I have this neural network that I've trained seen bellow, it works, or at least appears to work, but the problem is with the training. I'm trying to train it to act as an OR gate, but it never seems to get there, the output tends to looks like this:

prior to training:

 [[0.50181624]
 [0.50183743]
 [0.50180414]
 [0.50182533]]

post training:

 [[0.69641759]
 [0.754652  ]
 [0.75447178]
 [0.79431198]]

expected output:

 [[0]
 [1]
 [1]
 [1]]

I have this loss graph:

Its strange it appears to be training, but at the same time not quite getting to the expected output. I know that it would never really achieve the 0s and 1s, but at the same time I expect it to manage and get something a little bit closer to the expected output.

I had some issues trying to figure out how to back prop the error as I wanted to make this network have any number of hidden layers, so I stored the local gradient in a layer, along side the weights, and sent the error from the end back.

The main functions I suspect are the culprits are NeuralNetwork.train and both forward methods.

import sys
import math
import numpy as np
import matplotlib.pyplot as plt
from itertools import product


class NeuralNetwork:
    class __Layer:
        def __init__(self,args):
            self.__epsilon = 1e-6
            self.localGrad = 0
            self.__weights = np.random.randn(
                args["previousLayerHeight"],
                args["height"]
            )*0.01
            self.__biases = np.zeros(
                (args["biasHeight"],1)
            )

        def __str__(self):
            return str(self.__weights)

        def forward(self,X):
            a = np.dot(X, self.__weights) + self.__biases
            self.localGrad = np.dot(X.T,self.__sigmoidPrime(a))
            return self.__sigmoid(a)

        def adjustWeights(self, err):
            self.__weights -= (err * self.__epsilon)

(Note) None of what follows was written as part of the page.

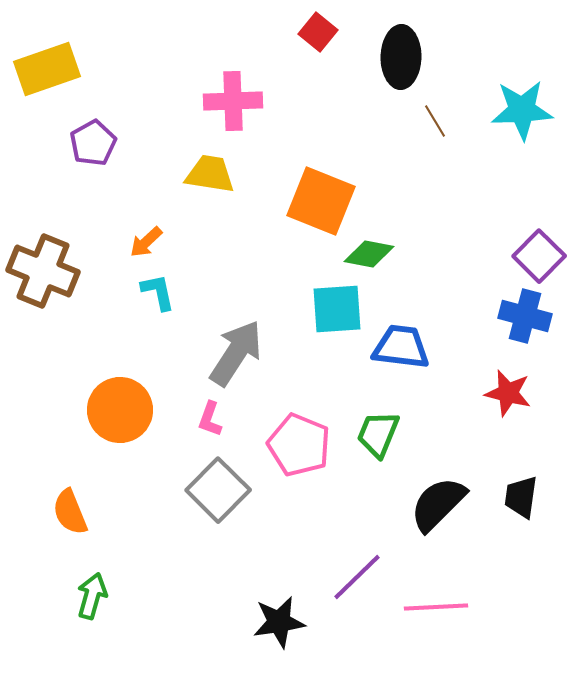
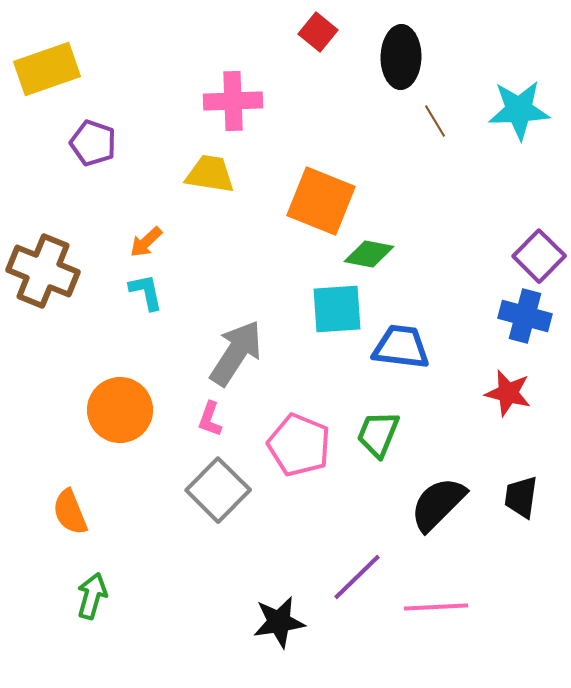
cyan star: moved 3 px left
purple pentagon: rotated 24 degrees counterclockwise
cyan L-shape: moved 12 px left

        def __sigmoid(self, z):
            return 1/(1 + np.exp(-z))

        def __sigmoidPrime(self, a):
            return self.__sigmoid(a)*(1 - self.__sigmoid(a))

    def __init__(self,args):
        self.__inputDimensions = args["inputDimensions"]
        self.__outputDimensions = args["outputDimensions"]
        self.__hiddenDimensions = args["hiddenDimensions"]
        self.__layers = []
        self.__constructLayers()

    def __constructLayers(self):
        self.__layers.append(
            self.__Layer(
                {
                    "biasHeight": self.__inputDimensions[0],
                    "previousLayerHeight": self.__inputDimensions[1],
                    "height": self.__hiddenDimensions[0][0] 
                        if len(self.__hiddenDimensions) > 0 
                        else self.__outputDimensions[0]
                }
            )
        )

        for i in range(len(self.__hiddenDimensions)):
            self.__layers.append(
                self.__Layer(
                    {
                        "biasHeight": self.__hiddenDimensions[i + 1][0] 
                            if i + 1 < len(self.__hiddenDimensions)
                            else self.__outputDimensions[0],
                        "previousLayerHeight": self.__hiddenDimensions[i][0],
                        "height": self.__hiddenDimensions[i + 1][0] 
                            if i + 1 < len(self.__hiddenDimensions)
                            else self.__outputDimensions[0]
                    }
                )
            )

    def forward(self,X):
        out = self.__layers[0].forward(X)
        for i in range(len(self.__layers) - 1):
            out = self.__layers[i+1].forward(out)
        return out  

    def train(self,X,Y,loss,epoch=5000000):
        for i in range(epoch):
            YHat = self.forward(X)
            delta = -(Y-YHat)
            loss.append(sum(Y-YHat))
            err = np.sum(np.dot(self.__layers[-1].localGrad,delta.T), axis=1)
            err.shape = (self.__hiddenDimensions[-1][0],1)
            self.__layers[-1].adjustWeights(err)
            i=0
            for l in reversed(self.__layers[:-1]):
                err = np.dot(l.localGrad, err)
                l.adjustWeights(err)
                i += 1

    def printLayers(self):
        print("Layers:\n")
        for l in self.__layers:
            print(l)
            print("\n")

def main(args):
    X = np.array([[x,y] for x,y in product([0,1],repeat=2)])
    Y = np.array([[0],[1],[1],[1]])
    nn = NeuralNetwork(
        {
            #(height,width)
            "inputDimensions": (4,2),
            "outputDimensions": (1,1),
            "hiddenDimensions":[
                (6,1)
            ]
        }
    )

    print("input:\n\n",X,"\n")
    print("expected output:\n\n",Y,"\n")
    nn.printLayers()
    print("prior to training:\n\n",nn.forward(X), "\n")
    loss = []
    nn.train(X,Y,loss)
    print("post training:\n\n",nn.forward(X), "\n")
    nn.printLayers()
    fig,ax = plt.subplots()

    x = np.array([x for x in range(5000000)])
    loss = np.array(loss)
    ax.plot(x,loss)
    ax.set(xlabel="epoch",ylabel="loss",title="logic gate training")

    plt.show()

if(__name__=="__main__"):
    main(sys.argv[1:])

Could someone please point out what I'm doing wrong here, I strongly suspect it has to do with the way I'm dealing with matrices but at the same time I don't have the slightest idea what's going on.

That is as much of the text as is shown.